### [Problem to work on]
Print the records below exactly as they appear. Omit all pictures.

Page-level text extractions:
────────────────────

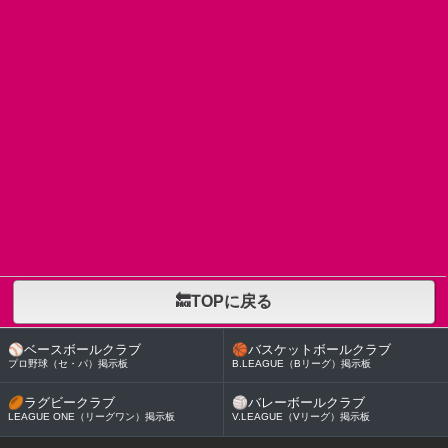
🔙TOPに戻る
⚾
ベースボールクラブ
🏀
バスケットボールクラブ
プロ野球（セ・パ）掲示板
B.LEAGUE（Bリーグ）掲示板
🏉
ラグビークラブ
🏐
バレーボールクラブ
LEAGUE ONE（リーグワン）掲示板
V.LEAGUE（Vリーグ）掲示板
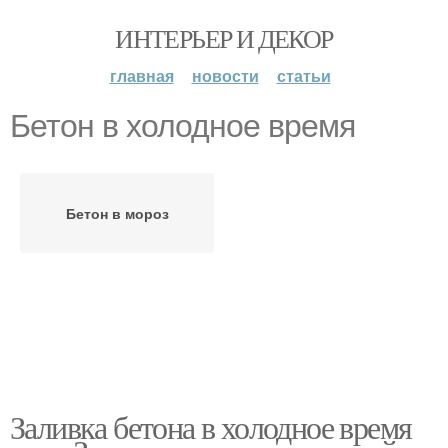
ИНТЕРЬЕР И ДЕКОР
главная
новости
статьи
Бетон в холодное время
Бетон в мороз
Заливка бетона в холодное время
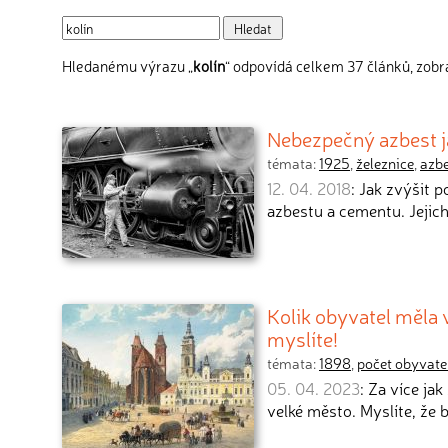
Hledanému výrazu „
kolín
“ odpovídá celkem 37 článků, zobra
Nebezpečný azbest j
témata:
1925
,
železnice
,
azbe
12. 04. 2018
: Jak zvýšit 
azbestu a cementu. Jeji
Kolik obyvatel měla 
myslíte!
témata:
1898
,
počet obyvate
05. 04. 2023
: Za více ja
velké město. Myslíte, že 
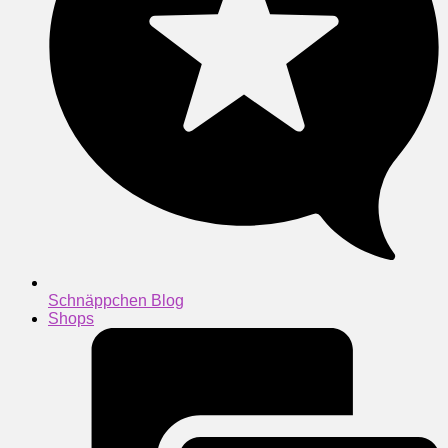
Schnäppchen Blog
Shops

────────────────────

### [Response below]
🔙TOPに戻る
⚾
ベースボールクラブ
🏀
バスケットボールクラブ
プロ野球（セ・パ）掲示板
B.LEAGUE（Bリーグ）掲示板
🏉
ラグビークラブ
🏐
バレーボールクラブ
LEAGUE ONE（リーグワン）掲示板
V.LEAGUE（Vリーグ）掲示板
ИНТЕРЬЕР И ДЕКОР
главная
новости
статьи
Бетон в холодное время
Бетон в мороз
Заливка бетона в холодное время
Hledanému výrazu „
kolín
“ odpovídá celkem 37 článků, zobra
Nebezpečný azbest j
témata:
1925
,
železnice
,
azbe
12. 04. 2018
: Jak zvýšit 
azbestu a cementu. Jeji
Kolik obyvatel měla 
myslíte!
témata:
1898
,
počet obyvate
05. 04. 2023
: Za více ja
velké město. Myslíte, že 
Schnäppchen Blog
Shops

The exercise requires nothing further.